Directions:
Report each line from the entries in which "小米MIX" can be found.
** Recorded information follows **
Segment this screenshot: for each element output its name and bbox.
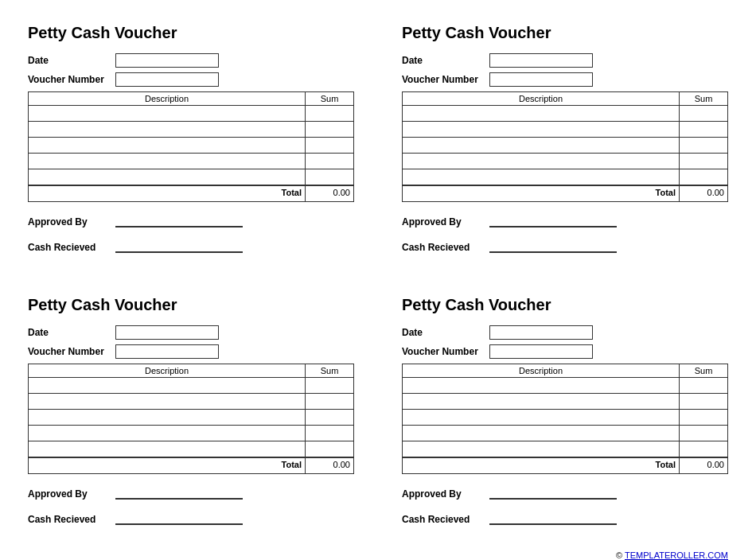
cash-received-line-1[interactable] (115, 239, 243, 253)
table-row (29, 138, 353, 154)
table-row (29, 410, 353, 426)
date-input-1[interactable] (115, 53, 219, 68)
signature-section-4: Approved By Cash Recieved (402, 485, 728, 525)
sum-header-4: Sum (680, 364, 727, 377)
approved-by-line-1[interactable] (115, 213, 243, 228)
total-row-4: Total 0.00 (403, 457, 727, 473)
cash-received-row-4: Cash Recieved (402, 511, 728, 525)
table-row (29, 106, 353, 122)
table-header-2: Description Sum (403, 92, 727, 106)
desc-header-1: Description (29, 92, 306, 105)
voucher-number-row-3: Voucher Number (28, 344, 354, 359)
footer: © TEMPLATEROLLER.COM (16, 544, 740, 560)
cash-received-line-3[interactable] (115, 511, 243, 525)
approved-by-line-4[interactable] (489, 485, 617, 500)
table-4: Description Sum Total 0.00 (402, 364, 728, 474)
table-row (403, 426, 727, 441)
voucher-3-title: Petty Cash Voucher (28, 296, 354, 314)
date-label-1: Date (28, 55, 115, 66)
table-3: Description Sum Total 0.00 (28, 364, 354, 474)
table-row (29, 169, 353, 185)
approved-by-label-2: Approved By (402, 216, 489, 228)
date-row-4: Date (402, 325, 728, 340)
approved-by-row-1: Approved By (28, 213, 354, 228)
total-value-4: 0.00 (680, 458, 727, 473)
sum-header-3: Sum (306, 364, 353, 377)
date-row-1: Date (28, 53, 354, 68)
cash-received-label-4: Cash Recieved (402, 514, 489, 525)
signature-section-1: Approved By Cash Recieved (28, 213, 354, 253)
date-input-2[interactable] (489, 53, 593, 68)
cash-received-row-3: Cash Recieved (28, 511, 354, 525)
voucher-3: Petty Cash Voucher Date Voucher Number D… (16, 288, 366, 544)
voucher-number-row-2: Voucher Number (402, 72, 728, 87)
table-row (29, 378, 353, 394)
voucher-number-input-4[interactable] (489, 344, 593, 359)
table-row (29, 394, 353, 410)
date-row-3: Date (28, 325, 354, 340)
table-row (403, 441, 727, 457)
approved-by-label-4: Approved By (402, 488, 489, 500)
table-header-3: Description Sum (29, 364, 353, 378)
table-row (403, 169, 727, 185)
sum-header-2: Sum (680, 92, 727, 105)
table-row (29, 154, 353, 169)
voucher-number-input-1[interactable] (115, 72, 219, 87)
total-label-2: Total (403, 186, 680, 201)
voucher-1-title: Petty Cash Voucher (28, 24, 354, 42)
total-row-2: Total 0.00 (403, 185, 727, 201)
cash-received-label-2: Cash Recieved (402, 242, 489, 253)
voucher-number-label-2: Voucher Number (402, 74, 489, 85)
cash-received-row-1: Cash Recieved (28, 239, 354, 253)
approved-by-row-3: Approved By (28, 485, 354, 500)
date-row-2: Date (402, 53, 728, 68)
voucher-number-row-1: Voucher Number (28, 72, 354, 87)
total-value-3: 0.00 (306, 458, 353, 473)
table-2: Description Sum Total 0.00 (402, 91, 728, 202)
table-row (29, 441, 353, 457)
approved-by-line-2[interactable] (489, 213, 617, 228)
date-label-3: Date (28, 327, 115, 338)
voucher-1: Petty Cash Voucher Date Voucher Number D… (16, 16, 366, 272)
voucher-number-input-3[interactable] (115, 344, 219, 359)
signature-section-2: Approved By Cash Recieved (402, 213, 728, 253)
table-row (403, 106, 727, 122)
total-value-1: 0.00 (306, 186, 353, 201)
table-1: Description Sum Total 0.00 (28, 91, 354, 202)
table-row (403, 154, 727, 169)
date-label-4: Date (402, 327, 489, 338)
total-label-1: Total (29, 186, 306, 201)
signature-section-3: Approved By Cash Recieved (28, 485, 354, 525)
cash-received-line-2[interactable] (489, 239, 617, 253)
voucher-4: Petty Cash Voucher Date Voucher Number D… (390, 288, 740, 544)
cash-received-label-1: Cash Recieved (28, 242, 115, 253)
date-input-4[interactable] (489, 325, 593, 340)
sum-header-1: Sum (306, 92, 353, 105)
total-label-4: Total (403, 458, 680, 473)
voucher-4-title: Petty Cash Voucher (402, 296, 728, 314)
total-value-2: 0.00 (680, 186, 727, 201)
approved-by-line-3[interactable] (115, 485, 243, 500)
copyright-symbol: © (616, 550, 622, 560)
page-container: Petty Cash Voucher Date Voucher Number D… (16, 16, 740, 544)
cash-received-row-2: Cash Recieved (402, 239, 728, 253)
voucher-number-label-3: Voucher Number (28, 346, 115, 357)
approved-by-row-4: Approved By (402, 485, 728, 500)
date-input-3[interactable] (115, 325, 219, 340)
voucher-number-label-1: Voucher Number (28, 74, 115, 85)
table-row (403, 378, 727, 394)
cash-received-line-4[interactable] (489, 511, 617, 525)
table-row (29, 426, 353, 441)
voucher-2-title: Petty Cash Voucher (402, 24, 728, 42)
approved-by-label-1: Approved By (28, 216, 115, 228)
table-row (403, 410, 727, 426)
desc-header-3: Description (29, 364, 306, 377)
table-row (403, 138, 727, 154)
cash-received-label-3: Cash Recieved (28, 514, 115, 525)
date-label-2: Date (402, 55, 489, 66)
voucher-number-input-2[interactable] (489, 72, 593, 87)
desc-header-2: Description (403, 92, 680, 105)
templateroller-link[interactable]: TEMPLATEROLLER.COM (625, 550, 728, 560)
voucher-number-row-4: Voucher Number (402, 344, 728, 359)
total-row-1: Total 0.00 (29, 185, 353, 201)
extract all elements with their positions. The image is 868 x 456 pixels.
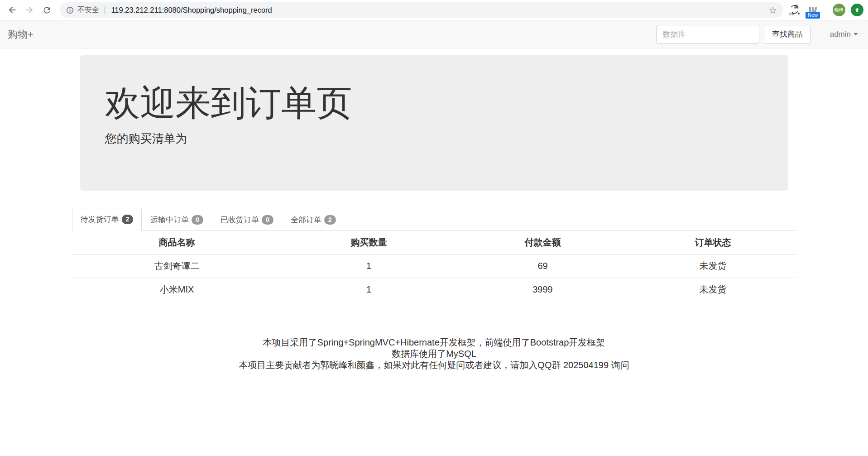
- header-status: 订单状态: [630, 231, 796, 254]
- reading-list-extension-icon[interactable]: New: [806, 2, 820, 18]
- user-dropdown-label: admin: [830, 30, 851, 39]
- footer-line: 本项目主要贡献者为郭晓峰和颜鑫，如果对此有任何疑问或者建议，请加入QQ群 202…: [0, 360, 868, 371]
- profile-avatar[interactable]: 晓峰: [833, 4, 845, 16]
- brand-link[interactable]: 购物+: [8, 28, 34, 41]
- url-separator: |: [104, 5, 106, 14]
- translate-extension-icon[interactable]: 英 en: [788, 2, 801, 18]
- footer-line: 本项目采用了Spring+SpringMVC+Hibernate开发框架，前端使…: [0, 337, 868, 348]
- order-tabs: 待发货订单 2 运输中订单 0 已收货订单 0 全部订单 2: [72, 208, 796, 231]
- bookmark-star-icon[interactable]: ☆: [768, 5, 777, 15]
- cell-product-name: 古剑奇谭二: [72, 254, 282, 278]
- chevron-down-icon: [854, 33, 858, 35]
- info-icon[interactable]: [66, 6, 74, 14]
- tab-received-orders[interactable]: 已收货订单 0: [212, 208, 282, 231]
- navbar-right-group: 查找商品 admin: [656, 25, 858, 44]
- svg-text:英: 英: [794, 4, 799, 10]
- tab-label: 运输中订单: [150, 215, 189, 225]
- cell-quantity: 1: [282, 278, 456, 302]
- reload-icon[interactable]: [40, 3, 53, 17]
- page-title: 欢迎来到订单页: [105, 84, 788, 123]
- tab-count-badge: 2: [122, 215, 134, 224]
- main-container: 欢迎来到订单页 您的购买清单为 待发货订单 2 运输中订单 0 已收货订单 0 …: [72, 55, 796, 301]
- tab-count-badge: 0: [192, 215, 203, 225]
- back-icon[interactable]: [5, 3, 19, 17]
- header-amount: 付款金额: [456, 231, 630, 254]
- header-product-name: 商品名称: [72, 231, 282, 254]
- new-extension-badge: New: [806, 12, 820, 19]
- browser-toolbar: 不安全 | 119.23.212.211:8080/Shopping/shopp…: [0, 0, 868, 20]
- table-row: 古剑奇谭二 1 69 未发货: [72, 254, 796, 278]
- welcome-jumbotron: 欢迎来到订单页 您的购买清单为: [80, 55, 788, 191]
- tab-count-badge: 0: [262, 215, 273, 225]
- site-navbar: 购物+ 查找商品 admin: [0, 20, 868, 48]
- extension-area: 英 en New 晓峰: [788, 2, 863, 18]
- cell-amount: 69: [456, 254, 630, 278]
- cell-quantity: 1: [282, 254, 456, 278]
- tab-label: 已收货订单: [221, 215, 259, 225]
- table-header-row: 商品名称 购买数量 付款金额 订单状态: [72, 231, 796, 254]
- cell-product-name: 小米MIX: [72, 278, 282, 302]
- search-input[interactable]: [656, 25, 759, 44]
- search-button[interactable]: 查找商品: [764, 25, 811, 44]
- cell-amount: 3999: [456, 278, 630, 302]
- forward-icon[interactable]: [23, 3, 36, 17]
- table-row: 小米MIX 1 3999 未发货: [72, 278, 796, 302]
- tab-count-badge: 2: [324, 215, 336, 225]
- cell-status: 未发货: [630, 278, 796, 302]
- tab-all-orders[interactable]: 全部订单 2: [282, 208, 345, 231]
- toolbar-divider: [826, 5, 826, 14]
- page-footer: 本项目采用了Spring+SpringMVC+Hibernate开发框架，前端使…: [0, 323, 868, 371]
- header-quantity: 购买数量: [282, 231, 456, 254]
- security-label[interactable]: 不安全: [77, 5, 99, 15]
- footer-line: 数据库使用了MySQL: [0, 348, 868, 360]
- tab-pending-orders[interactable]: 待发货订单 2: [72, 208, 142, 231]
- page-subtitle: 您的购买清单为: [105, 131, 788, 147]
- tab-label: 待发货订单: [81, 214, 119, 225]
- tab-label: 全部订单: [291, 215, 321, 225]
- user-dropdown[interactable]: admin: [830, 30, 858, 39]
- chrome-update-icon[interactable]: [851, 4, 863, 16]
- tab-shipping-orders[interactable]: 运输中订单 0: [142, 208, 212, 231]
- orders-table: 商品名称 购买数量 付款金额 订单状态 古剑奇谭二 1 69 未发货 小米MIX…: [72, 231, 796, 301]
- address-bar[interactable]: 不安全 | 119.23.212.211:8080/Shopping/shopp…: [60, 2, 783, 18]
- url-text[interactable]: 119.23.212.211:8080/Shopping/shopping_re…: [111, 6, 768, 14]
- cell-status: 未发货: [630, 254, 796, 278]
** End of Recorded information **
Answer below:
- cell-product-name: 小米MIX: [72, 278, 282, 302]
- table-row: 小米MIX 1 3999 未发货: [72, 278, 796, 302]
- orders-table: 商品名称 购买数量 付款金额 订单状态 古剑奇谭二 1 69 未发货 小米MIX…: [72, 231, 796, 301]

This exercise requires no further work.